MR SMYTH: I wish to take my second 10 minutes, Mr Speaker. To sum up the record of this government, roughly the same services are costing a third more of the taxpayers’ money. But some services are actually getting worse. As I have said, the number of elective surgery patients overdue has increased dramatically in three years. When the previous government left office, around 26 per cent of the patients were overdue. That was not a good situation, but it was in line with national problems in providing health care. Forty per cent of the patients on the elective surgery list are overdue.

In some categories of surgical treatment, such as ophthalmology, well over half the patients are overdue and in other categories 100 per cent are now late. There has been a disastrous performance in the key area of health service. It shows that this government has failed to move forward on important initiatives such as health. And then we get to robbing Peter to pay Paul. Because the government has not built the transitional care facility after three years and it will take five years to be build, the soft option of trying to close the much prized RILU was trialled in this place. I am pleased to say that members voted not to allow that to occur.

There has been no effective movement in developing the transitional care facility to take nursing home-type patients out of the wards and relieve the pressures that flow all the way back into the emergency department. The previous government was working on that in 2001 and actually had money in the budget to do so. What did Labor do, Mr Speaker? Absolutely nothing.

Even worse, to conceal their neglect, they wanted us to endorse a stupid proposal to close the very successful RILU facility to provide them with a temporary solution to the transitional care problem, while creating more problems for those in serious need of rehabilitation in the transition to their homes. I think that the Assembly took the right decision in demolishing that proposition. Make no mistake: the failure of this government to make progress on transitional care and their ill-considered attempt to sacrifice RILU to create a temporary solution will ring in their ears at the coming election.

On emergency department services, it is becoming very clear that a service that was once perhaps the best in the country has lost its lustre. The situation concerning bypasses—38 emergency bypasses and rising in nine months—is a disgrace. It is equivalent to the department closing its doors continuously for over four days. Mr Speaker, can you imagine the outrage if the ED closed its doors continuously for four days? That would not be allowed.

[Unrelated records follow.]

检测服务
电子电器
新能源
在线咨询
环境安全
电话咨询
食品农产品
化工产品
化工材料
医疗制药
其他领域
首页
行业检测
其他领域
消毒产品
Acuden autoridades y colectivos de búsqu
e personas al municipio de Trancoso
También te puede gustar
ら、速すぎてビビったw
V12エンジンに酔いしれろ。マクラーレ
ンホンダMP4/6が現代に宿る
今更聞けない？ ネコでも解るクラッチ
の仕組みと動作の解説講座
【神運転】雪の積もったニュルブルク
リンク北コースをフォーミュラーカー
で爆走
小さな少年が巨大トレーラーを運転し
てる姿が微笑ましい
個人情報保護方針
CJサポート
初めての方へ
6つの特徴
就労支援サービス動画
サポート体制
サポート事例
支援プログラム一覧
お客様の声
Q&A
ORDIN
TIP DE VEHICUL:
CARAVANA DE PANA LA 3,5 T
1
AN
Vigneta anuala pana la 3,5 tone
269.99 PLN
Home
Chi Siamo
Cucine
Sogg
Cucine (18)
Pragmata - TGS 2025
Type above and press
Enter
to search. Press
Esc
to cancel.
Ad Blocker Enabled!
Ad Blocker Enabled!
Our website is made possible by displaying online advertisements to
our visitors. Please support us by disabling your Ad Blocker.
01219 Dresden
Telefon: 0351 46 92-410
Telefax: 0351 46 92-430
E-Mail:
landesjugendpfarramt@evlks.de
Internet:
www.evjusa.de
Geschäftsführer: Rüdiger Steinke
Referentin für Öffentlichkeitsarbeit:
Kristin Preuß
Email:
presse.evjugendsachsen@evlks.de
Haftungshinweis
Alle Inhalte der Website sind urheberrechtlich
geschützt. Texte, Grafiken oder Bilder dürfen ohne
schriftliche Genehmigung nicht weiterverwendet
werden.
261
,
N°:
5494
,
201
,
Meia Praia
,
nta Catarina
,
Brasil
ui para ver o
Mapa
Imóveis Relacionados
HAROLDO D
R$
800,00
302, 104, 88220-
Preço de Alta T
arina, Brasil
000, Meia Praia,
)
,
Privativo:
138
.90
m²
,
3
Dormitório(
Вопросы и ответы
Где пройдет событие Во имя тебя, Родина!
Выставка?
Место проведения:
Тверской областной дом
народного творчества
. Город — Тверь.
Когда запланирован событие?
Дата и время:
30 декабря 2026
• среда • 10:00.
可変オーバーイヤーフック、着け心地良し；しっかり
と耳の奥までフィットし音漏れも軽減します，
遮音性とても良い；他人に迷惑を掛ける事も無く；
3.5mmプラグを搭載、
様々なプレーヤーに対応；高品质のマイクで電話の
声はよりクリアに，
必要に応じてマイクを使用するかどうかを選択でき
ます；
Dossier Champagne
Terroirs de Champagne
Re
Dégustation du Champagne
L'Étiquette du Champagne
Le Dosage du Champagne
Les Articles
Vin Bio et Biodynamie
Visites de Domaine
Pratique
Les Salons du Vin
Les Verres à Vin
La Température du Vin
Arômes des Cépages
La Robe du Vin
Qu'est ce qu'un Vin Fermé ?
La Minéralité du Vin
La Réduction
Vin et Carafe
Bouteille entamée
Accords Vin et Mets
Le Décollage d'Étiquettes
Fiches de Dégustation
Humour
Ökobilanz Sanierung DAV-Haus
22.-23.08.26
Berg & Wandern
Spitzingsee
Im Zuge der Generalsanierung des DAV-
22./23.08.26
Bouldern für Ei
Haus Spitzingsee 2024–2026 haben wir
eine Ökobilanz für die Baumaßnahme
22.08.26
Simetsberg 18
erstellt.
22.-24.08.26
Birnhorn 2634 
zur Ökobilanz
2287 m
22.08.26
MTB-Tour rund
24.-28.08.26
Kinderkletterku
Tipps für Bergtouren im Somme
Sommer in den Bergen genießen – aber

Mr Speaker, part of the cause of this problem is clearly the mismanagement of labour resources, both nursing and medical. The government has failed during wage negotiations to improve the operating practices of the system itself and to get more out of the system, because it has opted for a bureaucratic model instead of a delivery model. The final reason for the situation is quite plain; it is that bureaucracy. In 2002, this government chose to turn our hospital system into one large departmental bureaucracy. Our hospital system no longer runs as a customer-oriented service with outcomes in mind. I think that that is starting to show to the people of Canberra.